Arnaldo Otegi, dirigeant de Batasuna2, est incarcéré depuis octobre 2009 en Espagne, condamné à dix ans de prison, depuis réduits à six, pour avoir tenté de reconstituer la direction de son parti. La justice espagnole continue à appliquer la doctrine Parot – du nom de sa première victime, le militant d’ETA Unai Parot –, laquelle permet la non-application des remises de peine et le maintien maximum en prison (trente ans). Atteint d’un cancer en phase terminale, le militant d’ETA Iosu Uribetxebarria a dû entamer une grève de la faim dans sa cellule, suivi par nombre de presos3 et soutenu par des manifestations quotidiennes dans tout le Pays Basque, pour être finalement libéré le 12 septembre dernier. 
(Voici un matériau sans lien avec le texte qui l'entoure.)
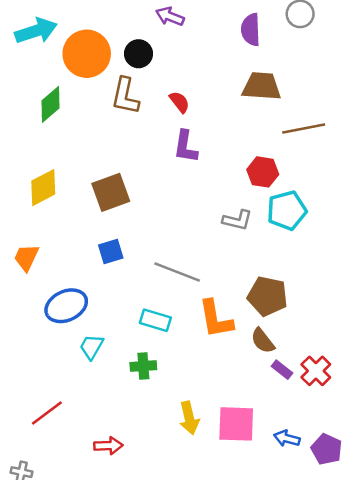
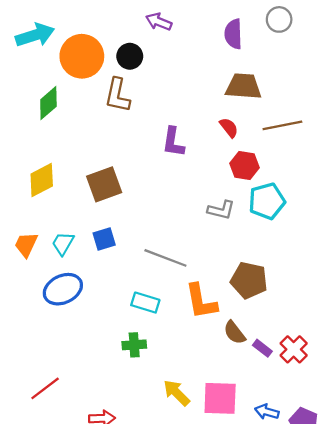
red semicircle: (180, 102) -> (229, 128), moved
brown semicircle: (263, 341) -> (235, 333), moved
cyan trapezoid: (91, 347) -> (63, 243), moved
yellow arrow: (189, 418) -> (177, 393), turned 148

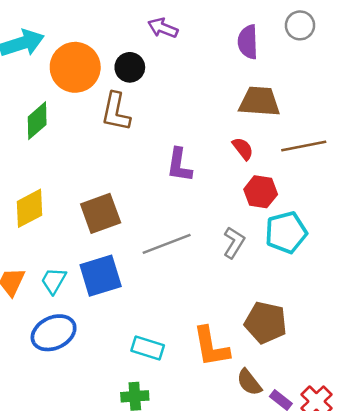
gray L-shape: (221, 210) -> (234, 243), turned -72
blue square: (104, 239) -> (101, 276), size x1.6
gray line: (165, 258) -> (167, 244), moved, turned -42

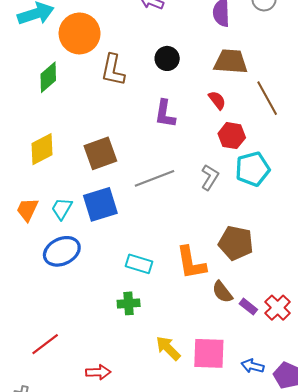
black circle: (130, 67) -> (167, 58), moved
brown line: (304, 146) -> (267, 98), turned 72

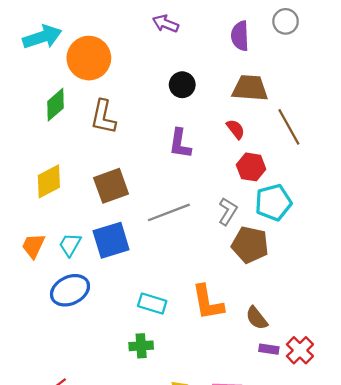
brown L-shape: (113, 70) -> (103, 117), moved
brown pentagon: (236, 243) -> (250, 245), moved
brown semicircle: (222, 292) -> (257, 318), moved
purple rectangle: (248, 307) -> (269, 349), turned -30

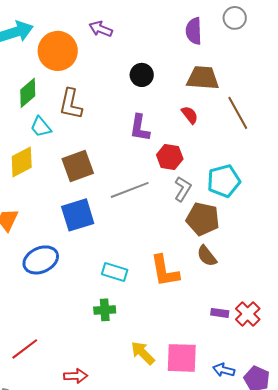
purple arrow: (166, 24) -> (101, 29), moved
red hexagon: (251, 167) -> (170, 157), moved
cyan trapezoid: (70, 245) -> (41, 127), moved, turned -70
brown semicircle: (257, 318) -> (207, 256), moved

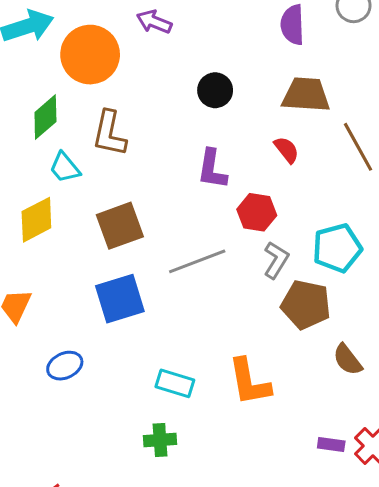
brown semicircle: (207, 256) -> (348, 360), moved
blue ellipse: (41, 260) -> (65, 366), size x0.7

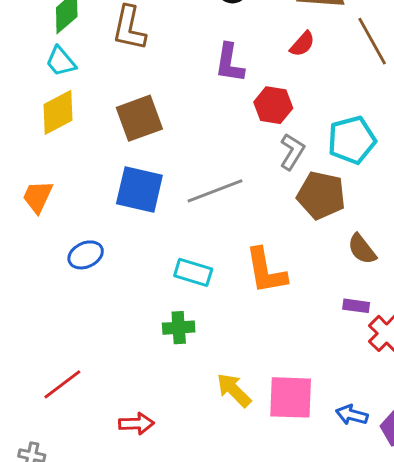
red semicircle: (287, 150) -> (302, 44), turned 80
cyan trapezoid: (65, 168) -> (61, 61), moved
gray line: (197, 261) -> (215, 191), moved
blue square: (120, 299) -> (139, 189), turned 30
purple rectangle: (331, 444) -> (356, 306), moved

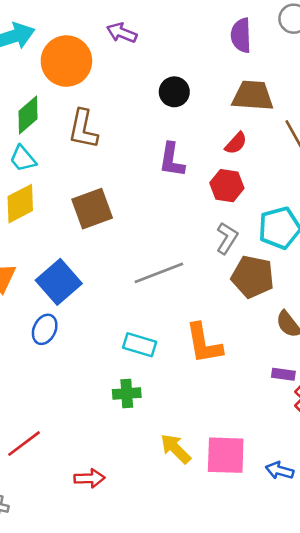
red hexagon: (273, 105) -> (227, 186), moved
blue square: (139, 189) -> (59, 282), moved, turned 36
blue ellipse: (86, 255) -> (45, 329), turned -40

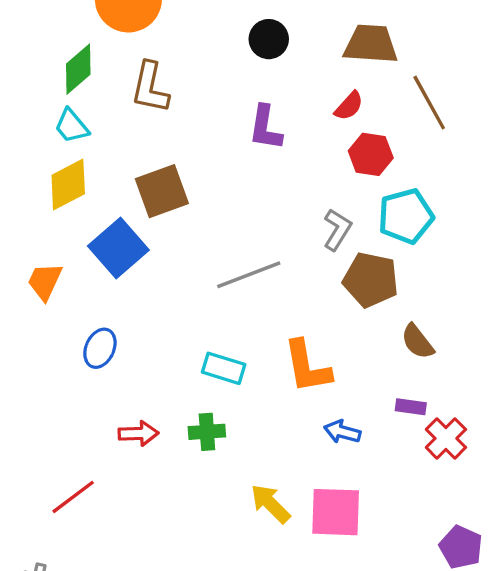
red hexagon: (227, 186) -> (371, 154), moved
blue square: (59, 282) -> (118, 248), moved
blue arrow: (280, 471) -> (342, 432), moved
red arrow: (90, 478) -> (138, 433), moved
Les arrestations de militant-e-s présumé-e-s de l’ETA se poursuivent, de même que les expulsions de réfugiés que l’Etat français continue à remettre à Madrid, sous Hollande, comme sous Sarkozy. Manuel Valls, ministre de l’Intérieur, mène avec le gouvernement espagnol la croisade contre un terrorisme qui n’existe plus. Le 25 novembre dernier, l’ETA a proposé aux Etats espagnol et français de discuter du regroupement des presos au Pays Basque ainsi que du démantèlement de sa structure militaire, en affirmant être prête, dans ce cadre, à se dissoudre. Le gouvernement espagnol y a opposé encore une fois une fin de non-recevoir, refusant tout dialogue avec une organisation « terroriste » et exigeant la dissolution sans condition. Il souhaiterait la reprise des attentats qu’il ne s’y prendrait pas autrement. Manuel Valls suit cette position à la virgule près, en rajoutant même quant au niveau répressif.

Douze ans de prison pour deux meetings 

Aurore Martin, dirigeante de Batasuna, était sous le coup d’un mandat d’arrêt européen (MAE), prononcé par l’Audiencia Nacional4 espagnole et validé par la Cour de cassation en décembre 2010. Rappelons les accusations portées contre elle : avoir tenu des meetings au Pays Basque sud, en 2006 et 2007, et s’être exprimée dans un journal en tant que militante de Batasuna. Précisons que ses interventions avaient pour fond la résolution du conflit puisqu’intervenant après le virage de Batasuna dans ce sens. 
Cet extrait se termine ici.